* _Task statement_:
Return every line from the one with "снотворные, такие как диазепам (валиум)." through the one with "Сторонники могут рекомендовать", inclusive, exactly as it appears below.

* _The input_:
- - - -

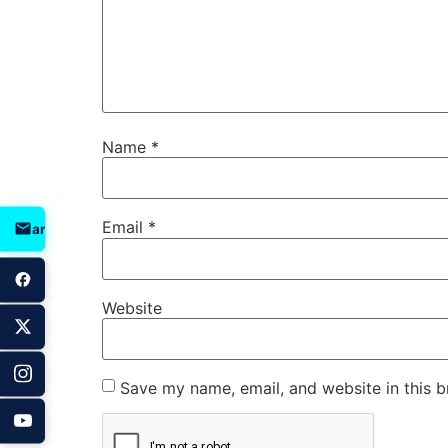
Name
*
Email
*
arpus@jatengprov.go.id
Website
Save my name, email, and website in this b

- - - -

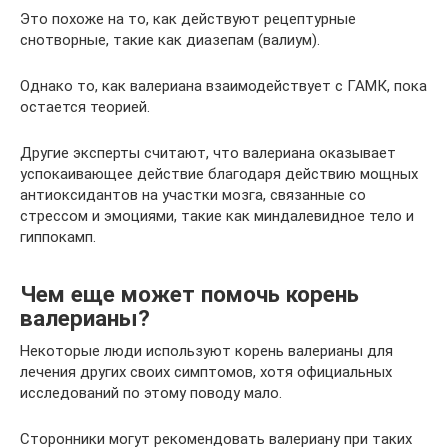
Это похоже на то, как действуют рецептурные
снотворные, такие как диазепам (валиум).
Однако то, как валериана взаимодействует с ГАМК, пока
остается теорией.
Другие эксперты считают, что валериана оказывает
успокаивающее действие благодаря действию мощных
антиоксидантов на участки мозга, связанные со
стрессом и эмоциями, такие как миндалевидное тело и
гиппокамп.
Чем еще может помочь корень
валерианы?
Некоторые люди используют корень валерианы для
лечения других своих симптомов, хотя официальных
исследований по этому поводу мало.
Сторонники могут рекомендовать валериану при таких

- - - -

* _Solved problem_:
снотворные, такие как диазепам (валиум).
Однако то, как валериана взаимодействует с ГАМК, пока
остается теорией.
Другие эксперты считают, что валериана оказывает
успокаивающее действие благодаря действию мощных
антиоксидантов на участки мозга, связанные со
стрессом и эмоциями, такие как миндалевидное тело и
гиппокамп.
Чем еще может помочь корень
валерианы?
Некоторые люди используют корень валерианы для
лечения других своих симптомов, хотя официальных
исследований по этому поводу мало.
Сторонники могут рекомендовать валериану при таких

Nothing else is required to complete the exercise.